Saved data entries
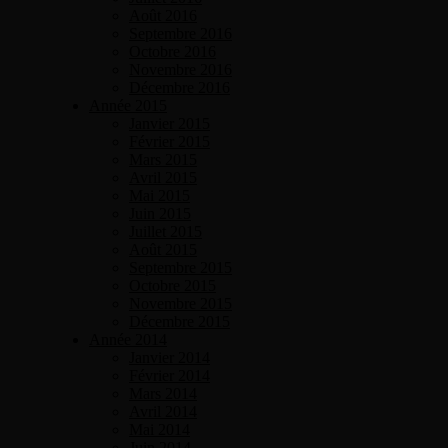
Août 2016
Septembre 2016
Octobre 2016
Novembre 2016
Décembre 2016
Année 2015
Janvier 2015
Février 2015
Mars 2015
Avril 2015
Mai 2015
Juin 2015
Juillet 2015
Août 2015
Septembre 2015
Octobre 2015
Novembre 2015
Décembre 2015
Année 2014
Janvier 2014
Février 2014
Mars 2014
Avril 2014
Mai 2014
Juin 2014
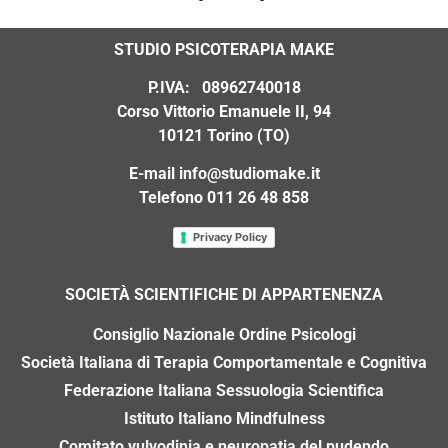
STUDIO PSICOTERAPIA MAKE
P.IVA: 08962740018
Corso Vittorio Emanuele II, 94
10121 Torino (TO)
E-mail
info@studiomake.it
Telefono 011 26 48 858
Privacy Policy
SOCIET
À
SCIENTIFICHE DI APPARTENENZA
Consiglio Nazionale Ordine Psicologi
Società Italiana di Terapia Comportamentale e Cognitiva
Federazione Italiana Sessuologia Scientifica
Istituto Italiano Mindfulness
Comitato vulvodinia e neuropatia del pudendo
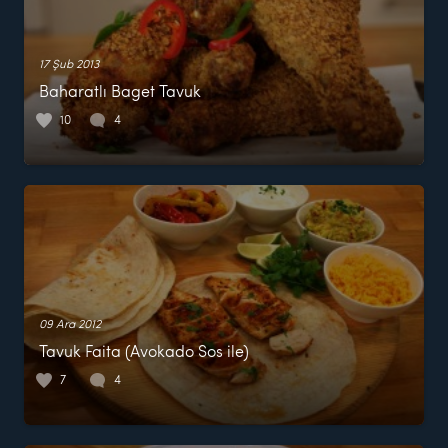
17 Şub 2013
Baharatlı Baget Tavuk
10
4
09 Ara 2012
Tavuk Faita (Avokado Sos ile)
7
4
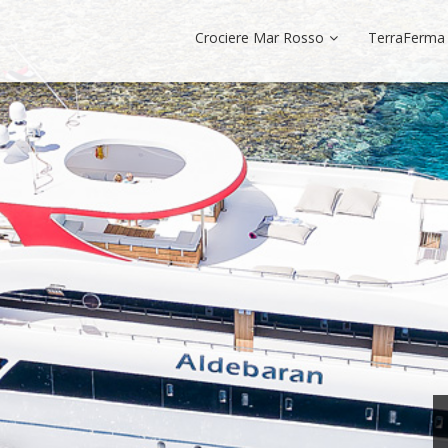
Crociere Mar Rosso
TerraFerma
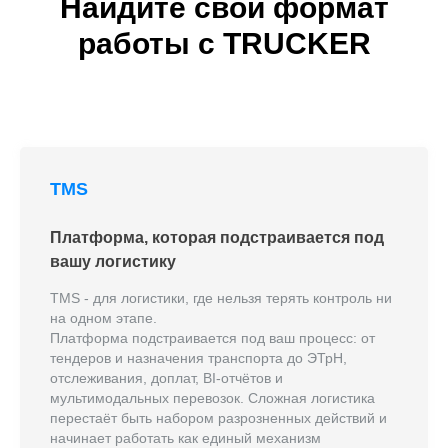
Найдите свой формат
работы с TRUCKER
TMS
Платформа, которая подстраивается под
вашу логистику
TMS - для логистики, где нельзя терять контроль ни
на одном этапе.
Платформа подстраивается под ваш процесс: от
тендеров и назначения транспорта до ЭТрН,
отслеживания, доплат, BI-отчётов и
мультимодальных перевозок. Сложная логистика
перестаёт быть набором разрозненных действий и
начинает работать как единый механизм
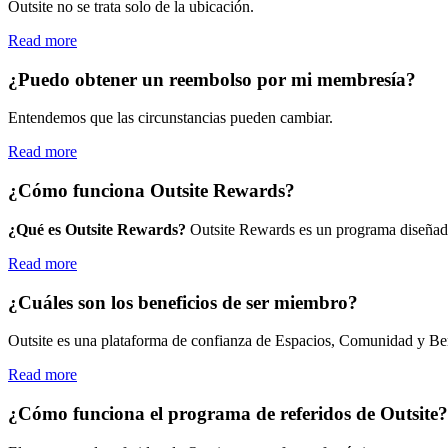
Outsite no se trata solo de la ubicación.
Read more
¿Puedo obtener un reembolso por mi membresía?
Entendemos que las circunstancias pueden cambiar.
Read more
¿Cómo funciona Outsite Rewards?
¿Qué es Outsite Rewards?
Outsite Rewards es un programa diseñado 
Read more
¿Cuáles son los beneficios de ser miembro?
Outsite es una plataforma de confianza de Espacios, Comunidad y Bene
Read more
¿Cómo funciona el programa de referidos de Outsite?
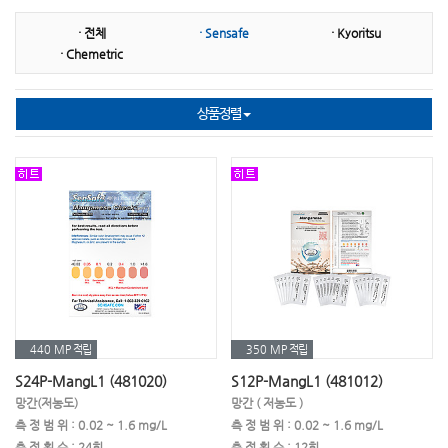
· 전체
· Sensafe
· Kyoritsu
㉡ 니켈
㉢ 다항목
㉢ 대장균
· Chemetric
㉢ 단백질
㉤ 마그네슘
㉤ 망간
상품정렬
㉤ 몰리브덴산염
㉥ 불소
㉥ 붕소
㉥ 비소
㉥ 비타민
㉥ 브롬
㉥ 박테리아
㉦ 시안화물
㉦ 산화방지제
㉦ 산가측정(기름)
㉦ 세제(계면활성제)
㉦ 수은
㉧ 은
㉧ 오존
㉧ 아민
㉧요오드
㉧ 이산화염소
㉧ 이산화탄소
440 MP
적립
350 MP
적립
㉧ 인산염
㉧ 아연
㉧ 아질산염
S24P-MangL1 (481020)
S12P-MangL1 (481012)
망간(저농도)
망간 ( 저농도 )
㉧ 아염소산나트륨
㉧ 아황산염
㉧ 알카리도
측 정 범 위 : 0.02 ~ 1.6 mg/L
측 정 범 위 : 0.02 ~ 1.6 mg/L
측 정 횟 수 : 24회
측 정 횟 수 : 12회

### The task
Would you return the records exactly, keeping out every picture?

### Solution to the problem
Août 2016
Septembre 2016
Octobre 2016
Novembre 2016
Décembre 2016
Année 2015
Janvier 2015
Février 2015
Mars 2015
Avril 2015
Mai 2015
Juin 2015
Juillet 2015
Août 2015
Septembre 2015
Octobre 2015
Novembre 2015
Décembre 2015
Année 2014
Janvier 2014
Février 2014
Mars 2014
Avril 2014
Mai 2014
Juin 2014
STUDIO PSICOTERAPIA MAKE
P.IVA: 08962740018
Corso Vittorio Emanuele II, 94
10121 Torino (TO)
E-mail
info@studiomake.it
Telefono 011 26 48 858
Privacy Policy
SOCIET
À
SCIENTIFICHE DI APPARTENENZA
Consiglio Nazionale Ordine Psicologi
Società Italiana di Terapia Comportamentale e Cognitiva
Federazione Italiana Sessuologia Scientifica
Istituto Italiano Mindfulness
Comitato vulvodinia e neuropatia del pudendo
17 Şub 2013
Baharatlı Baget Tavuk
10
4
09 Ara 2012
Tavuk Faita (Avokado Sos ile)
7
4
Crociere Mar Rosso
TerraFerma
Найдите свой формат
работы с TRUCKER
TMS
Платформа, которая подстраивается под
вашу логистику
TMS - для логистики, где нельзя терять контроль ни
на одном этапе.
Платформа подстраивается под ваш процесс: от
тендеров и назначения транспорта до ЭТрН,
отслеживания, доплат, BI-отчётов и
мультимодальных перевозок. Сложная логистика
перестаёт быть набором разрозненных действий и
начинает работать как единый механизм
Outsite no se trata solo de la ubicación.
Read more
¿Puedo obtener un reembolso por mi membresía?
Entendemos que las circunstancias pueden cambiar.
Read more
¿Cómo funciona Outsite Rewards?
¿Qué es Outsite Rewards?
Outsite Rewards es un programa diseñado 
Read more
¿Cuáles son los beneficios de ser miembro?
Outsite es una plataforma de confianza de Espacios, Comunidad y Bene
Read more
¿Cómo funciona el programa de referidos de Outsite?
· 전체
· Sensafe
· Kyoritsu
㉡ 니켈
㉢ 다항목
㉢ 대장균
· Chemetric
㉢ 단백질
㉤ 마그네슘
㉤ 망간
상품정렬
㉤ 몰리브덴산염
㉥ 불소
㉥ 붕소
㉥ 비소
㉥ 비타민
㉥ 브롬
㉥ 박테리아
㉦ 시안화물
㉦ 산화방지제
㉦ 산가측정(기름)
㉦ 세제(계면활성제)
㉦ 수은
㉧ 은
㉧ 오존
㉧ 아민
㉧요오드
㉧ 이산화염소
㉧ 이산화탄소
440 MP
적립
350 MP
적립
㉧ 인산염
㉧ 아연
㉧ 아질산염
S24P-MangL1 (481020)
S12P-MangL1 (481012)
망간(저농도)
망간 ( 저농도 )
㉧ 아염소산나트륨
㉧ 아황산염
㉧ 알카리도
측 정 범 위 : 0.02 ~ 1.6 mg/L
측 정 범 위 : 0.02 ~ 1.6 mg/L
측 정 횟 수 : 24회
측 정 횟 수 : 12회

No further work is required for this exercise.